Your task: Within the entries below, find the portion that opens with the line containing "Planeta Lem en Matadero Madrid" and closes with the line containing "Lorenzo, San Ca...". Retype that portion exactly and only.

Source data:
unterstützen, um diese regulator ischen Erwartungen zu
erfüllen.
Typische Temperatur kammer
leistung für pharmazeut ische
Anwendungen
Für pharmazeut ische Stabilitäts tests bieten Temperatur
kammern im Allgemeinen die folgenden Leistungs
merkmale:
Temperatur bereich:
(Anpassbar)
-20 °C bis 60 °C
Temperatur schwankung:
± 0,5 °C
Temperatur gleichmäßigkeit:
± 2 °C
==
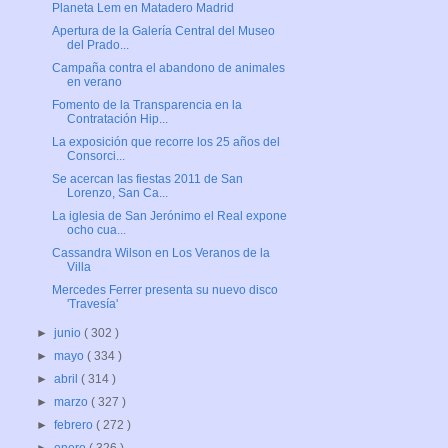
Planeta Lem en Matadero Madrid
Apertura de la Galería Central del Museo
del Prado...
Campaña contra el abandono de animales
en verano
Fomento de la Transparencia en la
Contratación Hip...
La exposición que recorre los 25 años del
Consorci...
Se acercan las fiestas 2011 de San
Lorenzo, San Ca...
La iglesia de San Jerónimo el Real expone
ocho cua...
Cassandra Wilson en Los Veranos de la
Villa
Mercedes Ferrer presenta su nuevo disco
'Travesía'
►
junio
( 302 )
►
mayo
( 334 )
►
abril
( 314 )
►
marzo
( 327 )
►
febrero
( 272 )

Result:
Planeta Lem en Matadero Madrid
Apertura de la Galería Central del Museo
del Prado...
Campaña contra el abandono de animales
en verano
Fomento de la Transparencia en la
Contratación Hip...
La exposición que recorre los 25 años del
Consorci...
Se acercan las fiestas 2011 de San
Lorenzo, San Ca...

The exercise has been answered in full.